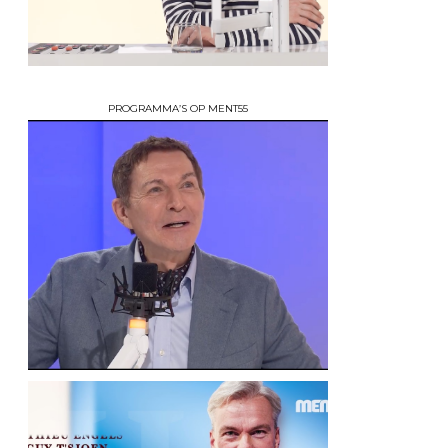
PROGRAMMA’S OP MENT55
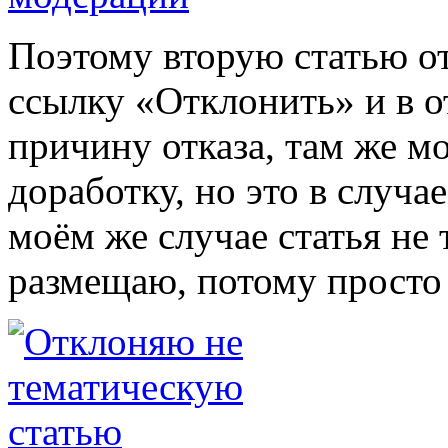
Поэтому вторую статью от
ссылку «Отклонить» и в 
причину отказа, там же м
доработку, но это в случае 
моём же случае статья не 
размещаю, потому просто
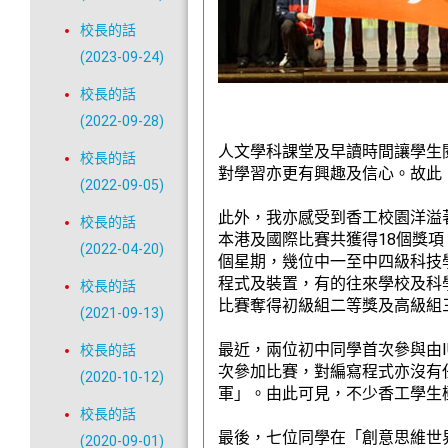
校長的話
(2023-09-24)
校長的話
(2022-09-28)
人文學科課堂及早讀時間讓學生
校長的話
對學習亦更有興趣及信心。故此
(2022-09-05)
此外，我亦感受到香工校園洋溢
校長的話
本港及國際比賽共獲得18個獎項
(2022-04-20)
個星期，幾位中一至中四級科技學
程式及裝置，有的往來學校及科
校長的話
比賽奪得初級組二等獎及高級組
(2021-09-13)
最近，兩位初中同學首次參與由I
校長的話
次參加比賽，對編寫程式亦沒有
(2020-10-12)
軍」。由此可見，不少香工學生
校長的話
最後，七位同學在「創意思維世界賽香港區賽
(2020-09-01)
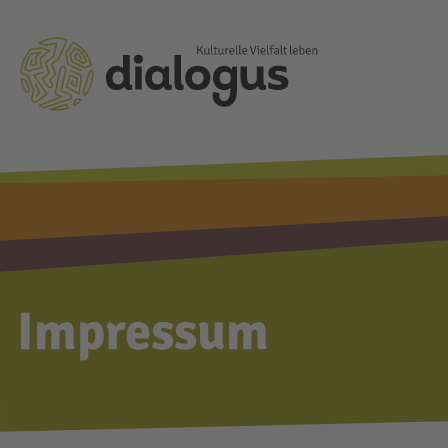
Impressum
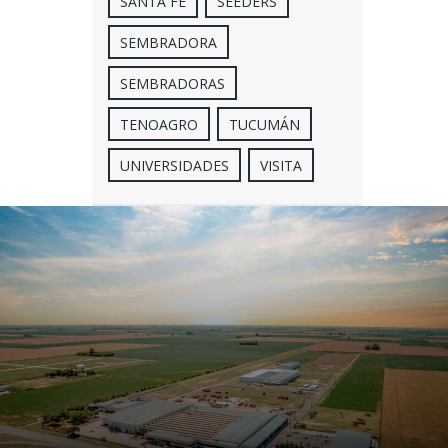
SANTA FE
SEEDERS
SEMBRADORA
SEMBRADORAS
TENOAGRO
TUCUMÁN
UNIVERSIDADES
VISITA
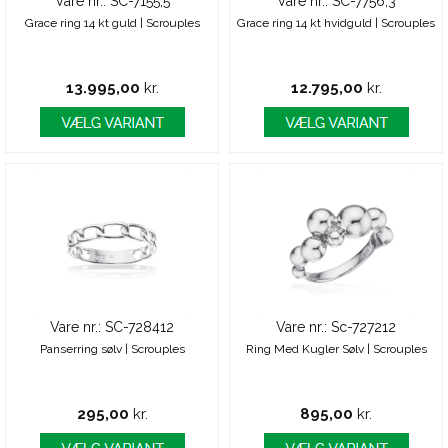
Vare nr.: SC-7155,5
Vare nr.: SC-7756,3
Grace ring 14 kt guld | Scrouples
Grace ring 14 kt hvidguld | Scrouples
13.995,00
kr.
12.795,00
kr.
Vare nr.: SC-728412
Vare nr.: Sc-727212
Panserring sølv | Scrouples
Ring Med Kugler Sølv | Scrouples
295,00
kr.
895,00
kr.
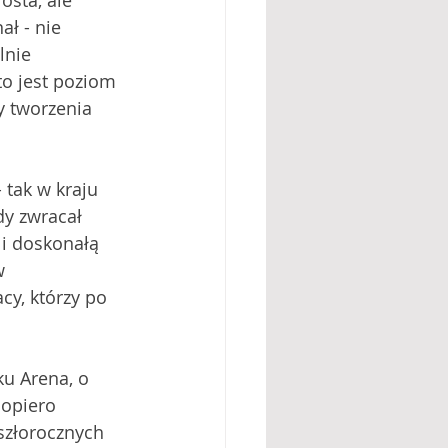
osta, ale 
ł - nie 
lnie 
o jest poziom 
y tworzenia 
 tak w kraju 
dy zwracał 
 i doskonałą 
w 
cy, którzy po 
u Arena, o 
dopiero 
szłorocznych 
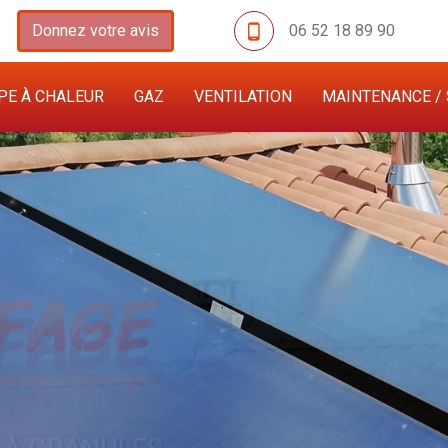
Donnez votre avis
06 52 18 89 90
E À CHALEUR
GAZ
VENTILATION
MAINTENANCE / 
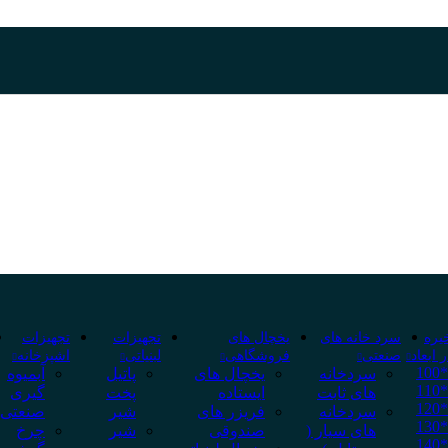
یره
سرد خانه های
یخچال های
تجهیزات
تجهیزات
 ابعاد
صنعتی
فروشگاهی
لبنیاتی
اشپزخانه
سردخانه
یخچال های
پاتیل
آبمیوه
های ثابت
ایستاده
پخت
گیری
سردخانه
فریزر های
شیر
صنعتی
های سیار (
صندوقی
شیر
چرخ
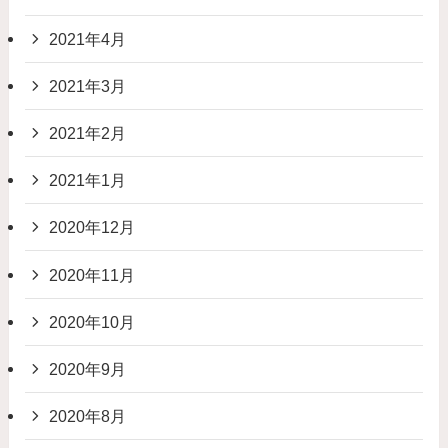
2021年4月
2021年3月
2021年2月
2021年1月
2020年12月
2020年11月
2020年10月
2020年9月
2020年8月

******

### EXERCISE DESCRIPTION
Copy the data verbatim, skipping any image it holds.

### SOLUTION BELOW
PROGRAMMA’S OP MENT55
Поэтому вторую статью от
ссылку «Отклонить» и в 
причину отказа, там же м
доработку, но это в случае 
моём же случае статья не 
размещаю, потому просто
校長的話
(2023-09-24)
校長的話
(2022-09-28)
人文學科課堂及早讀時間讓學生
校長的話
對學習亦更有興趣及信心。故此
(2022-09-05)
此外，我亦感受到香工校園洋溢
校長的話
本港及國際比賽共獲得18個獎項
(2022-04-20)
個星期，幾位中一至中四級科技學
程式及裝置，有的往來學校及科
校長的話
比賽奪得初級組二等獎及高級組
(2021-09-13)
最近，兩位初中同學首次參與由I
校長的話
次參加比賽，對編寫程式亦沒有
(2020-10-12)
軍」。由此可見，不少香工學生
校長的話
最後，七位同學在「創意思維世界賽香港區賽
(2020-09-01)
Impressum
SANTA FE
SEEDERS
SEMBRADORA
SEMBRADORAS
TENOAGRO
TUCUMÁN
UNIVERSIDADES
VISITA
Vare nr.: SC-7155,5
Vare nr.: SC-7756,3
Grace ring 14 kt guld | Scrouples
Grace ring 14 kt hvidguld | Scrouples
13.995,00
kr.
12.795,00
kr.
Vare nr.: SC-728412
Vare nr.: Sc-727212
Panserring sølv | Scrouples
Ring Med Kugler Sølv | Scrouples
295,00
kr.
895,00
kr.
osta, ale 
ł - nie 
lnie 
o jest poziom 
y tworzenia 
 tak w kraju 
dy zwracał 
 i doskonałą 
w 
cy, którzy po 
u Arena, o 
dopiero 
szłorocznych 
Donnez votre avis
06 52 18 89 90
E À CHALEUR
GAZ
VENTILATION
MAINTENANCE / 
یره
سرد خانه های
یخچال های
تجهیزات
تجهیزات
 ابعاد
صنعتی
فروشگاهی
لبنیاتی
اشپزخانه
سردخانه
یخچال های
پاتیل
آبمیوه
های ثابت
ایستاده
پخت
گیری
سردخانه
فریزر های
شیر
صنعتی
های سیار (
صندوقی
شیر
چرخ
2021年4月
2021年3月
2021年2月
2021年1月
2020年12月
2020年11月
2020年10月
2020年9月
2020年8月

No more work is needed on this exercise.